Building a 21st Century Archival Collection at the National Library of Medicine

Across NLM, strategic planning is underway and many of our colleagues are thinking about what the next century will bring for the Library. Among the many questions in mind is “what is a 21st-century collection?”

In the Images and Archives Section in NLM’s History of Medicine Division we have seen our archival collections, and our profession, grow and evolve over the past few decades as the archival records of individuals, organizations, and other communities in health and medicine are increasingly created and communicated electronically and online.

But there is more to building a 21st century collection than being digital.

Before we dive into what NLM’s archival collections look like in the 21st century, we realize some readers of this blog may be thinking, “NLM has archives?”  Indeed we do.  Our archival collections consist of over 12,000 audio-visual titles, over 150,000 prints and photographs, 18,000 linear feet of archival and manuscript collections, 6.8 terabytes of born digital content, and 5.1 terabytes of web archives that document, among other things, biotechnology; drugs; health policy; public health; and the research of leading biomedical scientists such as Marshall Nirenberg, Joshua Lederberg, and Michael E. DeBakey.

We consider three broad areas relevant to building 21st-century archival collections:

  1.  Acquiring materials that document both the past and current history of medicine and the health sciences;
  2.  Preserving those materials; and
  3.  Providing access to those materials.

These are not new areas of consideration for archivists, but what we acquire and how we preserve it and provide access to it has been rapidly changing, which means our thinking has to change as well.

So what makes a 21st-century collection different from one from just 50 years ago?

Expanded formats

While we continue to collect analog materials, we have expanded the formats and types of records we collect to include born-digital files—everything from email to word processing documents to digital photographs and videos.  NLM, through its web archiving program, also collects online materials such as blogs, government web sites, online news, and others related to topics such as Ebola, Zika, and bioethics.

Long-term access

The addition of born-digital materials brings preservation and access challenges. To understand the scope of these challenges, consider how you would access a file today you had saved on a floppy disk in 1992. You’d need both the right hardware—a computer with a floppy disk reader—and the right software to read the file. Neither is easy to find. To overcome these types of challenges, archivists are collaborating with IT professionals and others on ways to preserve born-digital content so it will be accessible for decades or even centuries from now.

Enhanced utility

Until recently, access to archival collections has primarily meant being able to read or view content, but we envision a 21st century collection that offers new forms of access that allows for running queries across many items and collections. Researchers may be looking for the initial occurrence of something, for patterns in how it was applied, for the response to it or impact of it. By providing tools and systems that allow this kind of analysis, we will not only accelerate discovery and glean insights; we will also deepen the collection’s usefulness.

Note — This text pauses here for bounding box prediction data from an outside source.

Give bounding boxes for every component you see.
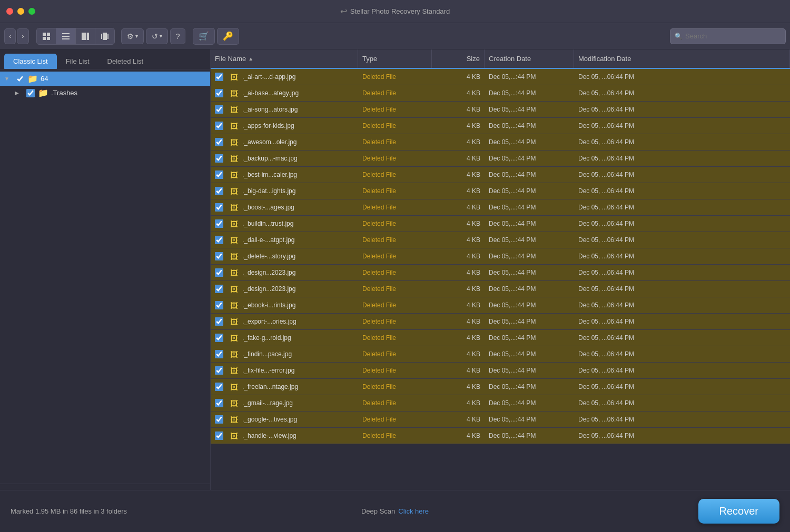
close-button[interactable] <box>6 8 13 15</box>
table-row[interactable]: 🖼 ._ai-base...ategy.jpg Deleted File 4 K… <box>211 85 790 102</box>
file-checkbox[interactable] <box>215 350 223 358</box>
history-button[interactable]: ↺ ▾ <box>146 28 168 44</box>
nav-buttons: ‹ › <box>4 28 29 44</box>
tree-toggle-64[interactable]: ▼ <box>4 76 13 82</box>
settings-button[interactable]: ⚙ ▾ <box>121 28 144 44</box>
file-checkbox[interactable] <box>215 415 223 424</box>
col-header-type[interactable]: Type <box>358 49 432 68</box>
file-checkbox[interactable] <box>215 122 223 130</box>
table-row[interactable]: 🖼 ._design...2023.jpg Deleted File 4 KB … <box>211 281 790 297</box>
sidebar-horizontal-scrollbar[interactable] <box>0 484 210 490</box>
file-checkbox[interactable] <box>215 399 223 407</box>
table-row[interactable]: 🖼 ._apps-for-kids.jpg Deleted File 4 KB … <box>211 118 790 134</box>
table-row[interactable]: 🖼 ._ai-art-...d-app.jpg Deleted File 4 K… <box>211 69 790 85</box>
table-row[interactable]: 🖼 ._delete-...story.jpg Deleted File 4 K… <box>211 248 790 265</box>
tree-checkbox-trashes[interactable] <box>26 89 35 97</box>
file-checkbox[interactable] <box>215 187 223 195</box>
cart-button[interactable]: 🛒 <box>193 28 215 45</box>
file-creation-cell: Dec 05,...:44 PM <box>485 429 574 443</box>
file-type-cell: Deleted File <box>358 331 432 345</box>
file-checkbox[interactable] <box>215 203 223 212</box>
file-checkbox[interactable] <box>215 236 223 244</box>
table-row[interactable]: 🖼 ._fix-file...-error.jpg Deleted File 4… <box>211 363 790 379</box>
file-creation-cell: Dec 05,...:44 PM <box>485 217 574 230</box>
file-name-cell: 🖼 ._freelan...ntage.jpg <box>211 379 358 395</box>
tree-checkbox-64[interactable] <box>16 75 24 83</box>
table-row[interactable]: 🖼 ._dall-e-...atgpt.jpg Deleted File 4 K… <box>211 232 790 248</box>
table-row[interactable]: 🖼 ._big-dat...ights.jpg Deleted File 4 K… <box>211 183 790 199</box>
help-button[interactable]: ? <box>170 28 186 44</box>
table-row[interactable]: 🖼 ._awesom...oler.jpg Deleted File 4 KB … <box>211 134 790 150</box>
table-row[interactable]: 🖼 ._ai-song...ators.jpg Deleted File 4 K… <box>211 102 790 118</box>
file-checkbox[interactable] <box>215 138 223 146</box>
file-checkbox[interactable] <box>215 89 223 97</box>
table-row[interactable]: 🖼 ._fake-g...roid.jpg Deleted File 4 KB … <box>211 330 790 346</box>
nav-forward-button[interactable]: › <box>17 28 28 44</box>
tree-toggle-trashes[interactable]: ▶ <box>15 90 23 96</box>
svg-rect-6 <box>62 38 70 39</box>
table-row[interactable]: 🖼 ._findin...pace.jpg Deleted File 4 KB … <box>211 346 790 363</box>
key-button[interactable]: 🔑 <box>217 28 239 45</box>
col-header-name[interactable]: File Name ▲ <box>211 49 358 68</box>
table-row[interactable]: 🖼 ._design...2023.jpg Deleted File 4 KB … <box>211 265 790 281</box>
tab-deleted-list[interactable]: Deleted List <box>98 54 153 69</box>
search-input[interactable] <box>685 32 781 40</box>
view-columns-button[interactable] <box>76 28 95 44</box>
table-row[interactable]: 🖼 ._google-...tives.jpg Deleted File 4 K… <box>211 411 790 428</box>
file-size-cell: 4 KB <box>432 217 485 230</box>
table-row[interactable]: 🖼 ._buildin...trust.jpg Deleted File 4 K… <box>211 216 790 232</box>
file-type-cell: Deleted File <box>358 184 432 198</box>
file-name-text: ._fix-file...-error.jpg <box>242 367 294 374</box>
file-checkbox[interactable] <box>215 170 223 179</box>
table-row[interactable]: 🖼 ._gmail-...rage.jpg Deleted File 4 KB … <box>211 395 790 411</box>
col-header-creation[interactable]: Creation Date <box>485 49 574 68</box>
table-row[interactable]: 🖼 ._boost-...ages.jpg Deleted File 4 KB … <box>211 199 790 216</box>
tab-file-list[interactable]: File List <box>57 54 98 69</box>
file-checkbox[interactable] <box>215 383 223 391</box>
table-row[interactable]: 🖼 ._export-...ories.jpg Deleted File 4 K… <box>211 314 790 330</box>
svg-rect-12 <box>107 34 108 39</box>
file-icon: 🖼 <box>229 137 239 147</box>
table-row[interactable]: 🖼 ._ebook-i...rints.jpg Deleted File 4 K… <box>211 297 790 314</box>
tab-classic-list[interactable]: Classic List <box>4 54 57 69</box>
col-header-modification[interactable]: Modification Date <box>574 49 790 68</box>
nav-back-button[interactable]: ‹ <box>4 28 16 44</box>
view-grid-button[interactable] <box>37 28 56 44</box>
file-checkbox[interactable] <box>215 154 223 163</box>
file-checkbox[interactable] <box>215 219 223 228</box>
file-type-cell: Deleted File <box>358 429 432 443</box>
view-filmstrip-button[interactable] <box>95 28 114 44</box>
sidebar-item-64[interactable]: ▼ 📁 64 <box>0 72 210 86</box>
view-list-button[interactable] <box>56 28 76 44</box>
recover-button[interactable]: Recover <box>698 499 779 524</box>
file-checkbox[interactable] <box>215 252 223 260</box>
click-here-link[interactable]: Click here <box>398 507 429 515</box>
minimize-button[interactable] <box>17 8 24 15</box>
file-checkbox[interactable] <box>215 334 223 342</box>
file-checkbox[interactable] <box>215 301 223 309</box>
file-type-cell: Deleted File <box>358 152 432 165</box>
file-modification-cell: Dec 05, ...06:44 PM <box>574 200 790 214</box>
file-checkbox[interactable] <box>215 105 223 114</box>
sidebar-item-trashes[interactable]: ▶ 📁 .Trashes <box>0 86 210 100</box>
table-row[interactable]: 🖼 ._best-im...caler.jpg Deleted File 4 K… <box>211 167 790 183</box>
file-checkbox[interactable] <box>215 317 223 326</box>
table-row[interactable]: 🖼 ._freelan...ntage.jpg Deleted File 4 K… <box>211 379 790 395</box>
file-checkbox[interactable] <box>215 431 223 440</box>
maximize-button[interactable] <box>28 8 35 15</box>
file-checkbox[interactable] <box>215 285 223 293</box>
file-checkbox[interactable] <box>215 366 223 375</box>
table-row[interactable]: 🖼 ._backup...-mac.jpg Deleted File 4 KB … <box>211 150 790 167</box>
file-modification-cell: Dec 05, ...06:44 PM <box>574 266 790 279</box>
file-creation-cell: Dec 05,...:44 PM <box>485 364 574 377</box>
file-creation-cell: Dec 05,...:44 PM <box>485 347 574 361</box>
col-header-size[interactable]: Size <box>432 49 485 68</box>
file-size-cell: 4 KB <box>432 119 485 133</box>
file-checkbox[interactable] <box>215 268 223 277</box>
file-size-cell: 4 KB <box>432 86 485 100</box>
file-list-header: File Name ▲ Type Size Creation Date Modi… <box>211 49 790 69</box>
file-checkbox[interactable] <box>215 73 223 81</box>
table-row[interactable]: 🖼 ._handle-...view.jpg Deleted File 4 KB… <box>211 428 790 444</box>
file-name-cell: 🖼 ._fake-g...roid.jpg <box>211 330 358 346</box>
file-name-cell: 🖼 ._ai-base...ategy.jpg <box>211 85 358 101</box>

How can we make all this happen?

Building 21st-century archival collections ideally means working with the creators of content to acquire and preserve materials before they disappearWeb and social media content in particular is in a constant state of change and at high risk for loss. We will also need tools and systems that support collecting and managing this content on a large scale, and policies and processes for making this content available to researchers who not only want to dive into individual documents, but also run queries across collections. Interestingly, these issues and others parallel those faced by data scientists, ranging from provenance to stewardship, intellectual control, privacy, and long-term access for both anticipated and unanticipated research needs.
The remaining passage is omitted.